(Source material Opens)
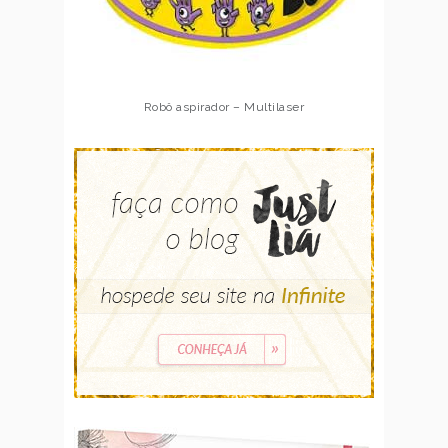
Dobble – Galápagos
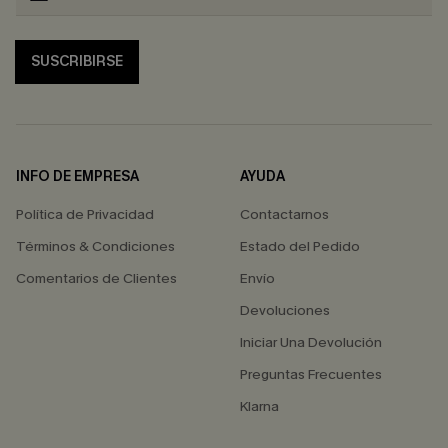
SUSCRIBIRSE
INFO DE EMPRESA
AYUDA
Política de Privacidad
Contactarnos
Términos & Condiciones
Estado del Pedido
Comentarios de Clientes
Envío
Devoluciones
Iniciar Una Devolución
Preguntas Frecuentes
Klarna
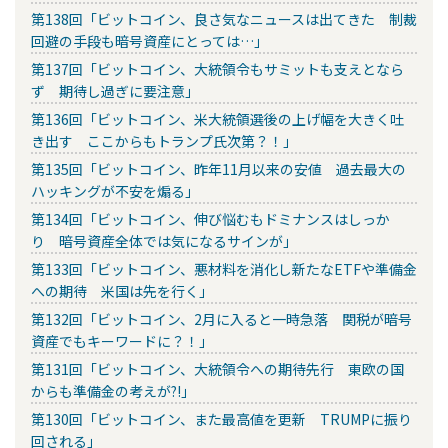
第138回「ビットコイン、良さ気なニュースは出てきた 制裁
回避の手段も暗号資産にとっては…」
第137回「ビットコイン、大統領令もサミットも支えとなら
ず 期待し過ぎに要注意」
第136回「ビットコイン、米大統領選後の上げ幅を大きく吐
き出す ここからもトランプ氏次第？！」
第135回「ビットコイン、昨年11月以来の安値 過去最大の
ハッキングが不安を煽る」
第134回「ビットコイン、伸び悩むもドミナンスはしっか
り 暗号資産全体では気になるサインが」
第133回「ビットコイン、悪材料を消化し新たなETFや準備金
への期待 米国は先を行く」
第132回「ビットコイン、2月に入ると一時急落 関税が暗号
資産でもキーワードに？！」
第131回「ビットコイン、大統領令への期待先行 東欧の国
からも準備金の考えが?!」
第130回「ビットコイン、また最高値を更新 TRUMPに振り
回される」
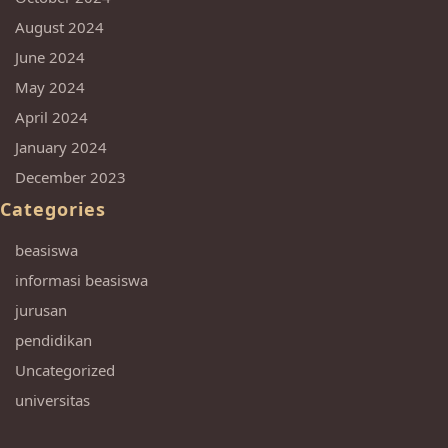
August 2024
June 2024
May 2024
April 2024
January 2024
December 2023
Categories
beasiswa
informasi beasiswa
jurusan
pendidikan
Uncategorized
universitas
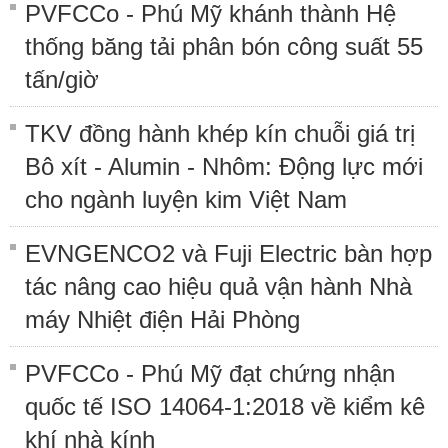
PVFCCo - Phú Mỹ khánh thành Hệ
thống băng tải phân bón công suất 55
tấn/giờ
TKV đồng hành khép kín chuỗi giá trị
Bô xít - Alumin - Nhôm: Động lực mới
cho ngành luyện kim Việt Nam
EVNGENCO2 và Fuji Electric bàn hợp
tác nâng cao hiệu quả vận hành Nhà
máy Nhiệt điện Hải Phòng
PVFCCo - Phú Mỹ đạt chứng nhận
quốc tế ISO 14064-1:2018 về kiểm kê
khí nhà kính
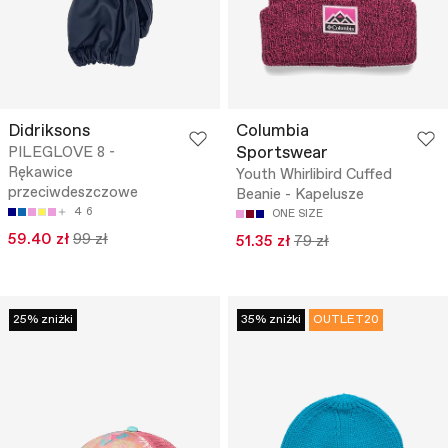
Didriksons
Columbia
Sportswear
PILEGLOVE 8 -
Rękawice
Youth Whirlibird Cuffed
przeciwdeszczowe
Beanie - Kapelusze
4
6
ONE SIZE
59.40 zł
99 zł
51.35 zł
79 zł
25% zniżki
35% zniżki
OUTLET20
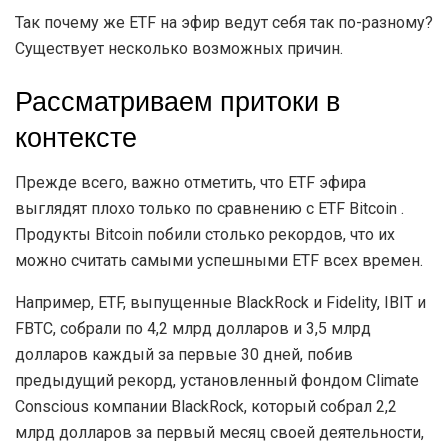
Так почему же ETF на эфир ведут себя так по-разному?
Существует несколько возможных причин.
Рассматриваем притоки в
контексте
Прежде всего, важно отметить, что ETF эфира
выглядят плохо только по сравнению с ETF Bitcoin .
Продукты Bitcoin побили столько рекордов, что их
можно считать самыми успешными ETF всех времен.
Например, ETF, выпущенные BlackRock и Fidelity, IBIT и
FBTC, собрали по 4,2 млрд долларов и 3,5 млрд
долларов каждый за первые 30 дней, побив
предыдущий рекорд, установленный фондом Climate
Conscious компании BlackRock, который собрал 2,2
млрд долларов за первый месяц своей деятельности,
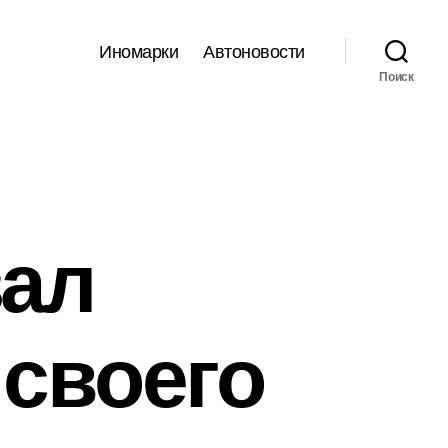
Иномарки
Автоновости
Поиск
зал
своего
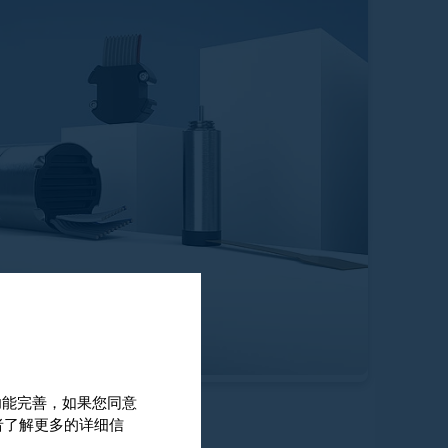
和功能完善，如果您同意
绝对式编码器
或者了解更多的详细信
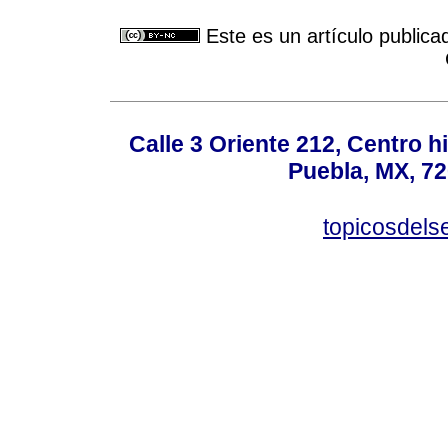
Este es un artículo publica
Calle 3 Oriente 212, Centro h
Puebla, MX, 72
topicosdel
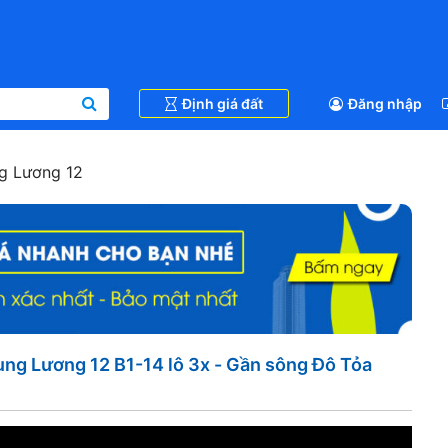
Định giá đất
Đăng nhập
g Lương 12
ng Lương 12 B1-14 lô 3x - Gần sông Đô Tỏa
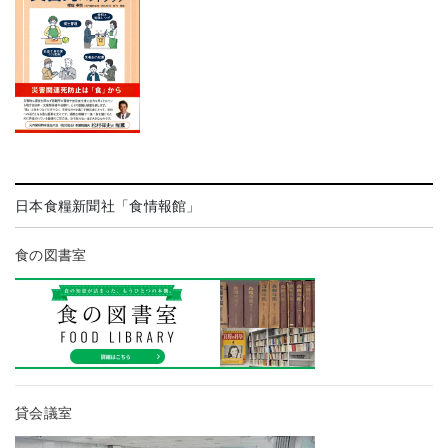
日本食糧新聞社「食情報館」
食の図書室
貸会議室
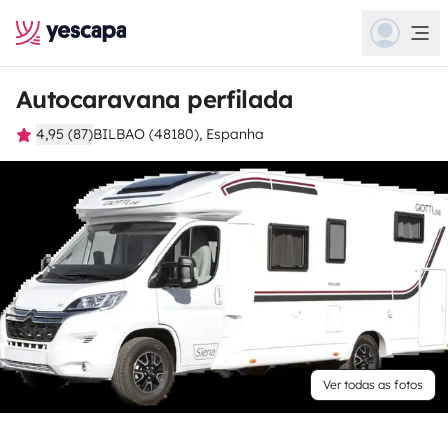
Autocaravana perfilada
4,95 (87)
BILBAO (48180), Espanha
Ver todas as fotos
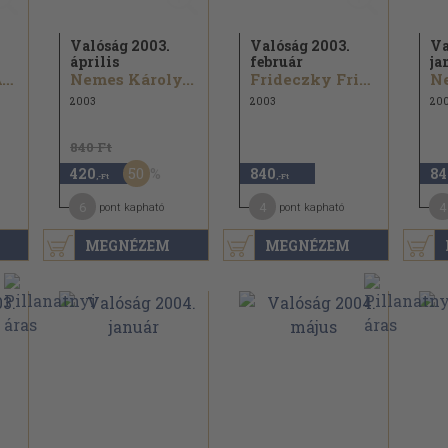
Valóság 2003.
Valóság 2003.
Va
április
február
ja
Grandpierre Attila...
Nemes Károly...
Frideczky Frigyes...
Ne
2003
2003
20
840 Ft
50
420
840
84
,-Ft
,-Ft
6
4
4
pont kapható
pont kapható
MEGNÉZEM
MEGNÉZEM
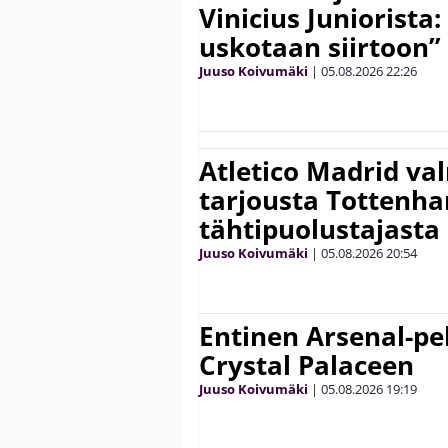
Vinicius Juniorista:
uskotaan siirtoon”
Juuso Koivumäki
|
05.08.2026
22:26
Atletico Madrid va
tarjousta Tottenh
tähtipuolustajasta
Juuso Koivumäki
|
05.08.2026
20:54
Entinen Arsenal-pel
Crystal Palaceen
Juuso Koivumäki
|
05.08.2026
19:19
(Source material Closes)
■ **What needs to be done**
Retype exactly the lines above, from the one with "第137回「ビットコイン、大統領令もサミットも支えとなら" through the one with "資産でもキーワードに？！」", inclusive.

■ **Result of this exercise**
第137回「ビットコイン、大統領令もサミットも支えとなら
ず 期待し過ぎに要注意」
第136回「ビットコイン、米大統領選後の上げ幅を大きく吐
き出す ここからもトランプ氏次第？！」
第135回「ビットコイン、昨年11月以来の安値 過去最大の
ハッキングが不安を煽る」
第134回「ビットコイン、伸び悩むもドミナンスはしっか
り 暗号資産全体では気になるサインが」
第133回「ビットコイン、悪材料を消化し新たなETFや準備金
への期待 米国は先を行く」
第132回「ビットコイン、2月に入ると一時急落 関税が暗号
資産でもキーワードに？！」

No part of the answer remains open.